What is the definition of a function being spherically symmetric?

[Taylor_1989]

Homework Statement

Hi guys, having problem trying to understand what this question wants.

the question I am stuck with is 7.3.

Homework Equations

The Attempt at a Solution

So for a) I converted to spherical co-ordinates:
$log(r^2sin^\theta cos^2\phi+r^2sin^2\theta sin^2\phi+r^2 cos^2\theta)$ which simplifies to $log(r^2)=2log(r)$
is this correct?

for b) I am not quite sure what it wants. Could someone please advise. Thanks in advance

 

[blue_leaf77]

is this correct?

You forgot the 1 inside the log argument.

b) I am not quite sure what it wants. Could someone please advise.

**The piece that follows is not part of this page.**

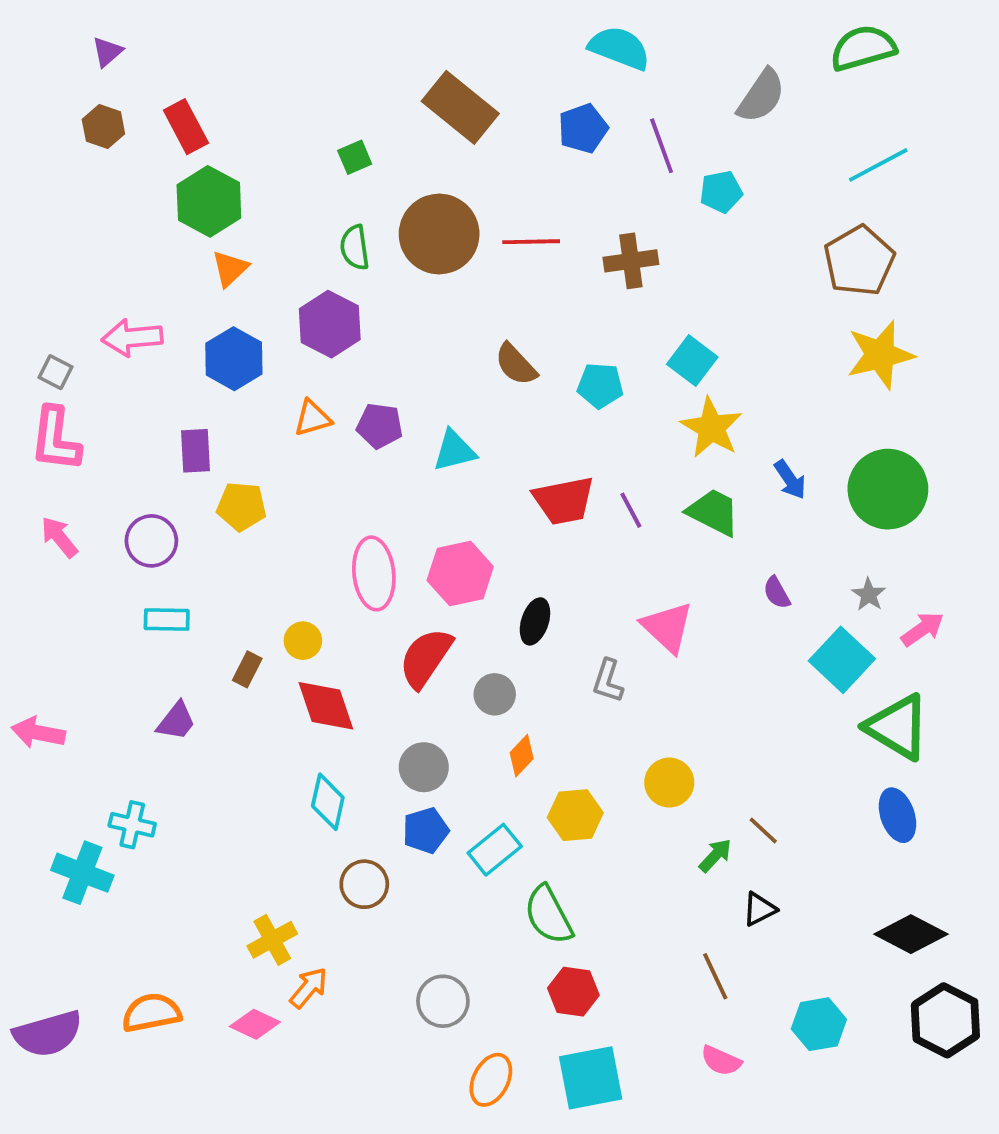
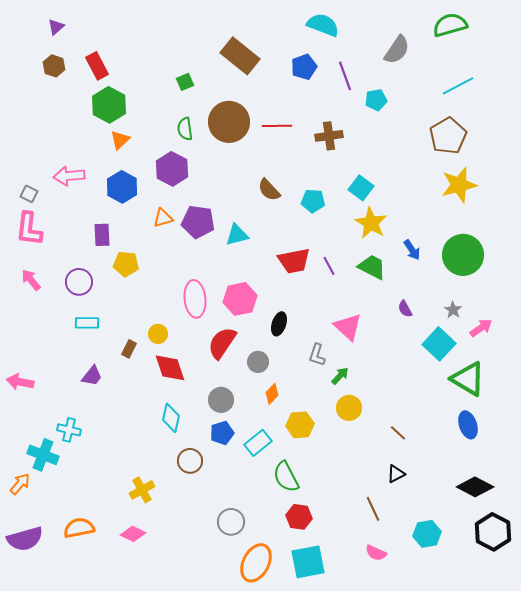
purple pentagon: (380, 426) -> (198, 222), size x1.4
green arrow: (715, 855) -> (340, 376), moved
orange arrow: (309, 988) -> (20, 484), moved
orange ellipse: (491, 1080) -> (256, 563), size x1.4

You can try calculating its gradient $\nabla f(r)$ and then the directional derivative in an arbitrary direction perpendicular to the radial unit vector $\hat r$.

 

[LCKurtz]

@Taylor_1989 : What is your definition of a function being spherically symmetric?

 

[Taylor_1989]

@LCKurtz Well looking at the above function, wid the 1 in. It will have to go from the center of the axis because the way i see it each side about the center will have the same volume, but if you say move it to the left one side will have a larger volume that the other.

 

[LCKurtz]

@Taylor_1989 : What is your definition of a function being spherically symmetric?

@LCKurtz Well looking at the above function, wid the 1 in. It will have to go from the center of the axis because the way i see it each side about the center will have the same volume, but if you say move it to the left one side will have a larger volume that the other.

You were asked to show a certain function is spherically symmetric. How can you expect to do that if you don't know what being spherically symmetric is? That should have been included in the homework template under "relevant equations", which you left blank. Look in your text, find the definition, and quote it here. Then we might be able to help you.